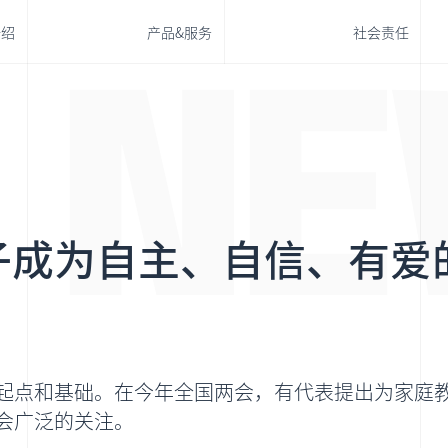
介绍
产品&服务
社会责任
N
E
智能学习
终身教育与职业发展
大力智能
极课大数据
学浪
大力智能学习灯
Ai学
开言英语
子成为自主、自信、有爱
起点和基础。在今年全国两会，有代表提出为家庭
会广泛的关注。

About this exercise -
When printing the entries, leave out the images and keep everything else exact.

Completed task -
介绍
产品&服务
社会责任
N
E
智能学习
终身教育与职业发展
大力智能
极课大数据
学浪
大力智能学习灯
Ai学
开言英语
子成为自主、自信、有爱
起点和基础。在今年全国两会，有代表提出为家庭
会广泛的关注。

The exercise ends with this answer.